Let's generate sentences using the columns of PII information. Ideally, the sentences would include name, SSN, and credit card number in context.

In [6]:
def format_data(df, name_col, ssn_col, ccn_col):  
    import random
    
    train_list = []
    for i in range(1, len(df)):
        name = df[name_col][i] 
        ssn = str(df[ssn_col][i])
        ccn = str(df[ccn_col][i])
        
        text1 = "My name is %s, and my social security number is %s. Here's the number to my Visa credit card, %s" % (name, ssn, ccn)
        text2 = "%s is my social security number. The name on my American Express card %s is %s." % (ssn, ccn, name)
        text3 = ""
        text = random.choice([text1, text2])

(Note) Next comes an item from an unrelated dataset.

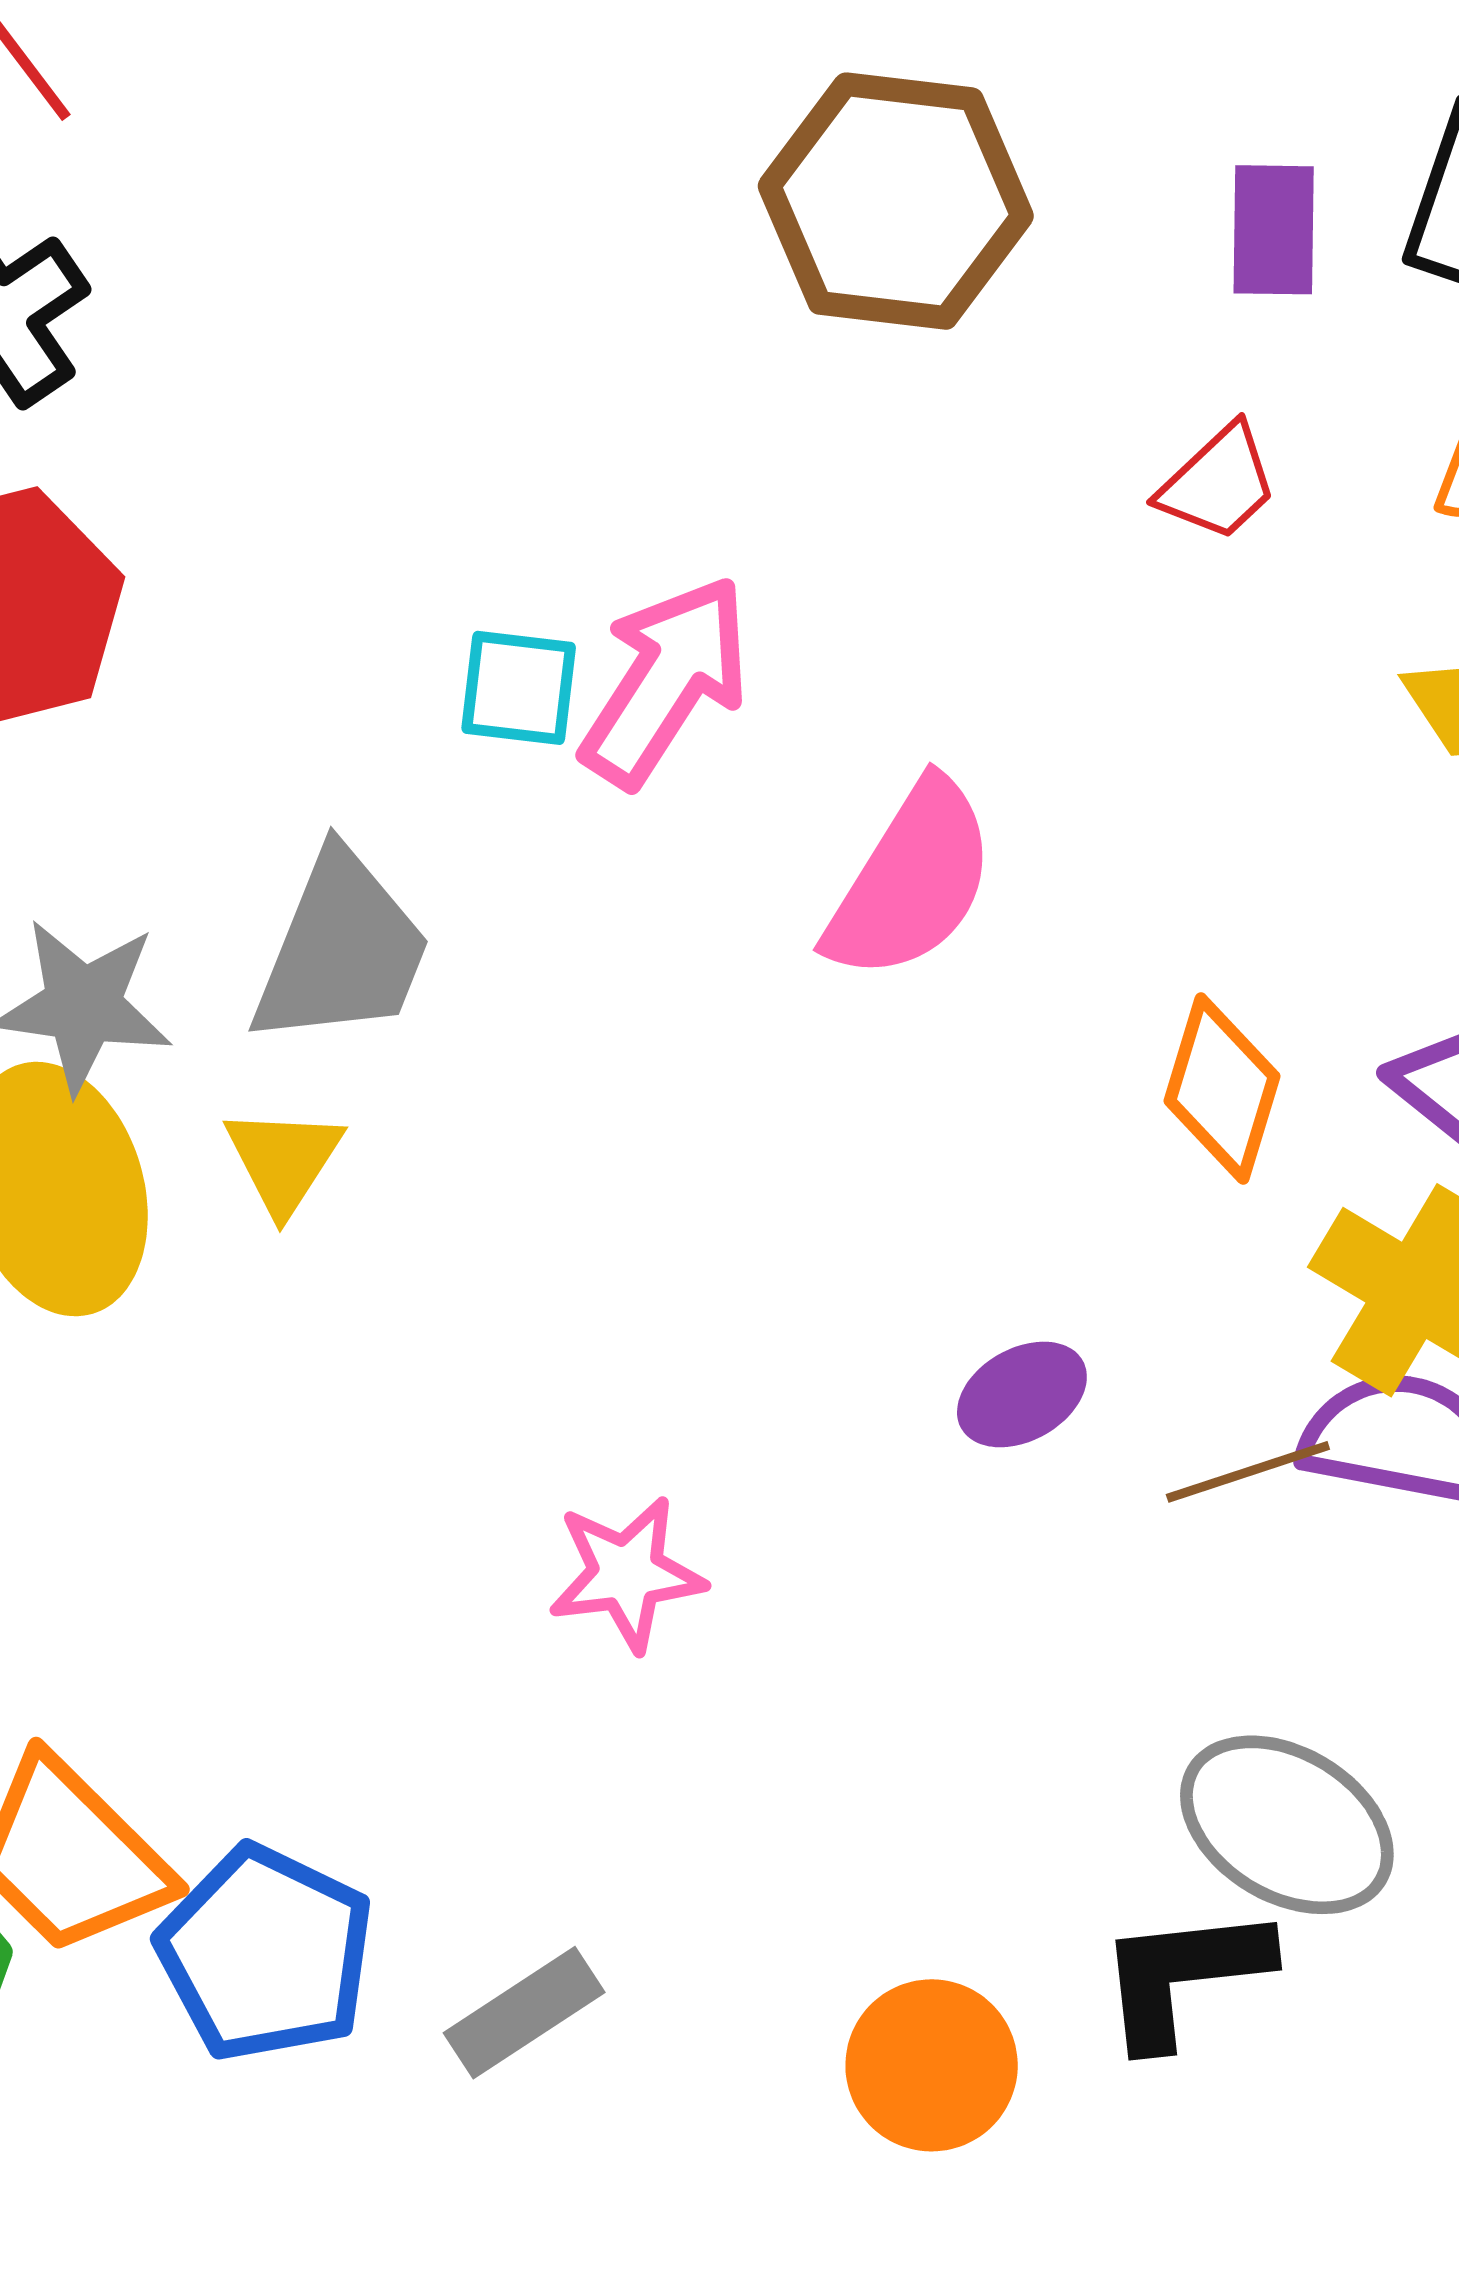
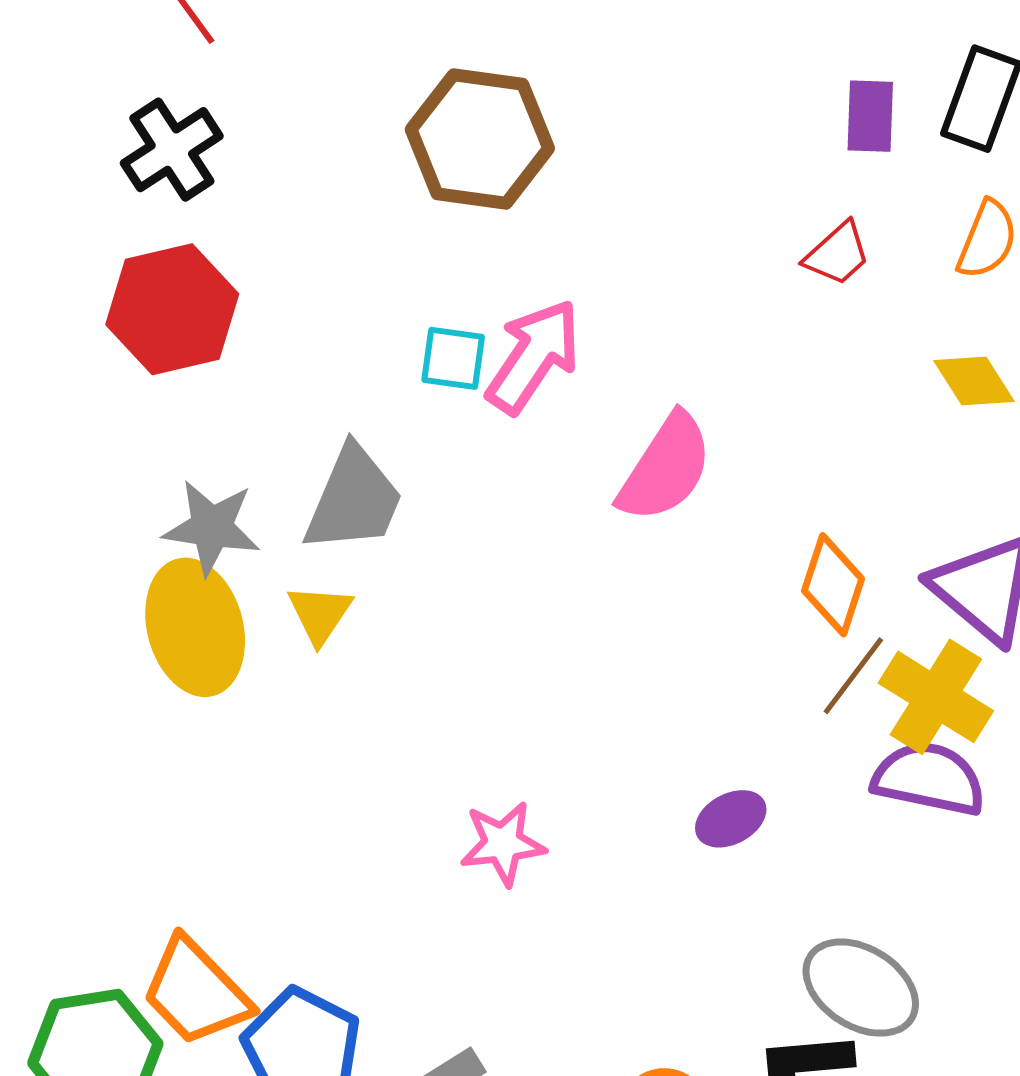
brown hexagon: (896, 201) -> (480, 139), moved
purple ellipse: (1022, 1394) -> (731, 819), moved
brown line: (1248, 1472) -> (853, 676), moved, turned -36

        name_begin = text.find(name)
        name_end = text.find(name) + len(name)
        ssn_begin = text.find(ssn)
        ssn_end = text.find(ssn) + len(ssn)
        ccn_begin = text.find(ccn)
        ccn_end = text.find(ccn) + len(ccn)

        data = {
                    "text": text,
                    "mentions": [
                        {
                            "location": {
                                "begin": name_begin,
                                "end": name_end
                            },
                            "text": name,
                            "type": "Name"
                        },
                        {
                            "location": {
                                "begin": ssn_begin,
                                "end": ssn_end
                            },
                            "text": ssn,
                            "type": "SocialSecurityNumber"
                        },
                        {
                            "location": {
                                "begin": ccn_begin,
                                "end": ccn_end
                            },
                            "text": ccn,
                            "type": "CreditCardNumber"
                        }
                    ]   
                }

        train_list.append(data)
    return train_list

In [7]:
train_list = format_data(df=df, name_col='First and Last Name', ssn_col='SSN', ccn_col='Credit Card Number')

Save the sentences into a json training file and a json dev file. This will save the file to the runtime local as well as the project data assets.

In [8]:
with open('PII_text_train.json', 'w') as f:
    json.dump(train_list, f)
project.save_data('PII_text_train.json', data=json.dumps(train_list), overwrite=True)

{'file_name': 'PII_text_train.json',
 'message': 'File saved to project storage.',
 'bucket_name': 'watsoncore-donotdelete-pr-olkxvfa8bk0pb1',
 'asset_id': '216b85be-aabe-4ff6-b264-acd101222fbc'}

In [9]:
dev_list = format_data(df=df, name_col='First and Last Name.1', ssn_col='SSN.1', ccn_col='Credit Card Number.1')

In [10]:
with open('PII_text_dev.json', 'w') as f:
    json.dump(dev_list, f)
project.save_data('PII_text_dev.json', data=json.dumps(dev_list), overwrite=True)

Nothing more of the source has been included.